Der Berufung wird Folge gegeben. Das angefochtene Versäumungsurteil wird aufgehoben.

Die Kosten des Berufungsverfahrens sind weitere Verfahrenskosten.

Begründung

Text

1. Die Klage wurde dem Beklagten mit Wirkung vom 6.3.2019 (Beginn der Abholfrist) zugestellt. Innerhalb der ihm gesetzten Frist für die Klagebeantwortung von vier Wochen brachte er am 8.4.2019 den Antrag auf Verfahrenshilfe ein.

Den Antrag des Klägers vom 11.4.2019, ein Versäumungsurteil zu erlassen, wies das Erstgericht mit Beschluss vom 30.4.2019 rechtskräftig (weil unbekämpft) ab. Mit demselben Beschluss bewilligte das Erstgericht dem Beklagten die Verfahrenshilfe, unter anderem auch durch Beigebung eines Verfahrenshelfers. Der mit Bescheid des Ausschusses der Rechtsanwaltskammer Niederösterreich vom 2.5.2019 nominierten Rechtsanwältin stellte das Erstgericht die Klage am 10.5.2019 zu.

Am 14.5.2019 langte der Rekurs des Klägers gegen die Bewilligung der Verfahrenshilfe beim Erstgericht ein.

Am 3.6.2019 erstattete die Verfahrenshelferin des Beklagten die Klagebeantwortung und wahrte dabei die Frist, die am 10.5.2019 begonnen hatte.

Mit Beschluss vom 9.7.2019 hob das Oberlandesgericht Wien die Bewilligung der Verfahrenshilfe mit der wesentlichen Begründung auf, dem Kläger sei keine Gelegenheit gegeben worden, zum Antrag Stellung zu nehmen (133 R 63/19s). In der Folge bewilligte das Erstgericht mit Beschluss vom 25.2.2020 neuerlich die Verfahrenshilfe, wiederum unter anderem durch Beigebung eines Verfahrenshelfers.

Am 31.8.2020 beantragte der Kläger die Erlassung eines Versäumungsurteiles, welches das Erstgericht am 15.9.2020 erließ.

2. Gegen dieses Versäumungsurteil richtet sich die Berufung des Beklagten, der unrichtige rechtliche Beurteilung und Nichtigkeit geltend macht. Er beantragt, das Berufungsgericht wolle in der Sache selbst entscheiden und das Klagebegehren abweisen; in eventu beantragt er die Aufhebung des Versäumungsurteils.

Der Kläger beantragt, der Berufung nicht Folge zu geben.

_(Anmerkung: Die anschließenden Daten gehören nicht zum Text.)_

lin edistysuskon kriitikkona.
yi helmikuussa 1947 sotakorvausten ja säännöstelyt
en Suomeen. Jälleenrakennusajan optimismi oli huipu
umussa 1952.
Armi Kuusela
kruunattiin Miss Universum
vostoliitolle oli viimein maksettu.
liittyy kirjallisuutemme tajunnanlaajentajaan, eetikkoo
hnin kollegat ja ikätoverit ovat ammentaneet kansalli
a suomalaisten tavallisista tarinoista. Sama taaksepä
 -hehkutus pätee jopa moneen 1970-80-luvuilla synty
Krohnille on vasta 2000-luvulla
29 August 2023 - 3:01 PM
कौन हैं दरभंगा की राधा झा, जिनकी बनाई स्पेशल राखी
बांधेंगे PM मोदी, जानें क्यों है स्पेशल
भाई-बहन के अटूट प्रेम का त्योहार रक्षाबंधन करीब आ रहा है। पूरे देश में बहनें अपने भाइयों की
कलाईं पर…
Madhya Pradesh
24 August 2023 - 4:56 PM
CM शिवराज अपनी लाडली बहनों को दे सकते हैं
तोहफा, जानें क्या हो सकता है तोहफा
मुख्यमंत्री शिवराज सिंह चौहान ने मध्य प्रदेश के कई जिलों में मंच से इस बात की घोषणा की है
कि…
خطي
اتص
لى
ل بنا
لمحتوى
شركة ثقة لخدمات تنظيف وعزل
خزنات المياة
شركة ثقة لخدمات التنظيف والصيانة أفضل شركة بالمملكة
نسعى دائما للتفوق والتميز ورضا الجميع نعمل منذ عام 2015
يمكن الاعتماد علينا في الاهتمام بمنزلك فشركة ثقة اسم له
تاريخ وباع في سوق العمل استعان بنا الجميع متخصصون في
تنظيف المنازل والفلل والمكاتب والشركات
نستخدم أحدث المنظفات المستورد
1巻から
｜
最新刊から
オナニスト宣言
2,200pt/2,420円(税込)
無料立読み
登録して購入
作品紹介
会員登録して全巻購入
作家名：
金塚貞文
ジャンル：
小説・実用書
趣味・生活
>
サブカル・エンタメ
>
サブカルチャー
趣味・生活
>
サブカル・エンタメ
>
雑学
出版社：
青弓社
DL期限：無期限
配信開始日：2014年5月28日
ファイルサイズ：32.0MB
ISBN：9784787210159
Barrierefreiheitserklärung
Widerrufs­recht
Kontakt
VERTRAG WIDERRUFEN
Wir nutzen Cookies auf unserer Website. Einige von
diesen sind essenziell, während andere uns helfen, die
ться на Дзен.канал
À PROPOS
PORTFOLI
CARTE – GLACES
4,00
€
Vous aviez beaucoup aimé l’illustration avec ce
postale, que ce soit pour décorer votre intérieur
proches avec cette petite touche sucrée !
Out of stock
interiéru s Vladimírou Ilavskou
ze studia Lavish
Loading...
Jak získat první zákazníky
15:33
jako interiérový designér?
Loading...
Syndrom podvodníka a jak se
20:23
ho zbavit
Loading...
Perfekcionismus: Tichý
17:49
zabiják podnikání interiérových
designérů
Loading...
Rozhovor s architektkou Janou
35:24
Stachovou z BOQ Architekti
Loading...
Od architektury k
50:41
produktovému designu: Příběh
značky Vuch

Der Beklagte verband mit der Berufung in eventu den Antrag auf Wiedereinsetzung in den vorigen Stand; in eventu den Widerspruch gegen das Versäumungsurteil. Der Reihenfolge im Schriftsatz ist zu entnehmen, dass er zuerst eine Entscheidung über die Berufung begehrt, sodann eine solche über den Wiedereinsetzungsantrag und zuletzt sich auf den Widerspruch gegen das Versäumungsurteil beruft.

Rechtliche Beurteilung

Die Berufung ist im Sinne des Aufhebungsantrags berechtigt.

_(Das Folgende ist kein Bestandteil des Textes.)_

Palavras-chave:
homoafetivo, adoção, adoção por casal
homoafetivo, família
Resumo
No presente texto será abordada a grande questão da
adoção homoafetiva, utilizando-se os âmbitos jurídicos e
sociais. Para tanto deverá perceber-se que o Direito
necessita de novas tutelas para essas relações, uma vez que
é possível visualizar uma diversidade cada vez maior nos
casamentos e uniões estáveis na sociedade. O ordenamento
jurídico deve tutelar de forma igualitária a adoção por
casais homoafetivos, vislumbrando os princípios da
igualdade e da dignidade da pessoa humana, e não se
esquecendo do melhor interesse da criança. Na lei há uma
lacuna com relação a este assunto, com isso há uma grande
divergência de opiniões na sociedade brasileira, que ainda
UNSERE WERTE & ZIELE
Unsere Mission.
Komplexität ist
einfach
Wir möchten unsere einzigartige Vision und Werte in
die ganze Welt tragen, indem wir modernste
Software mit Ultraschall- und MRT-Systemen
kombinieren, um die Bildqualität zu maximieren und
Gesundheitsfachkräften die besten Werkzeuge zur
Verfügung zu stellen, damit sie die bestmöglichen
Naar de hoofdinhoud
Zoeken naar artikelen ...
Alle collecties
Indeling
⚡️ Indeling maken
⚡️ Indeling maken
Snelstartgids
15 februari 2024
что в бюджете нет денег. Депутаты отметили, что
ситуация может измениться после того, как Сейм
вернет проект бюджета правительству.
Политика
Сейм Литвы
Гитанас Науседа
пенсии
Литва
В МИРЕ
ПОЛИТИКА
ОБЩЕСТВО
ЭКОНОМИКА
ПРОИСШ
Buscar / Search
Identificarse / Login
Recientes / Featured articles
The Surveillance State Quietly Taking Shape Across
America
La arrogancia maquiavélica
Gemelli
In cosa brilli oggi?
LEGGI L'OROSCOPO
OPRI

3. Als Ergebnis einer unrichtigen rechtlichen Beurteilung nahm das Erstgericht bei der Erlassung des Versäumungsurteils an, der Beklagte sei mit der Erstattung der Klagebeantwortung säumig gewesen. Bei der Beurteilung der Säumigkeit des Beklagten stellt sich die Frage, ob die von der seinerzeitigen Verfahrenshelferin fristgerecht eingebrachte Klagebeantwortung dadurch ihre Wirksamkeit verloren hat, dass der Beschluss, mit dem dem Beklagten die Verfahrenshilfe bewilligt worden war, nachträglich vom Oberlandesgericht Wien aufgehoben wurde. In der seinerzeitigen Rekursentscheidung wurde diese Frage nicht thematisiert.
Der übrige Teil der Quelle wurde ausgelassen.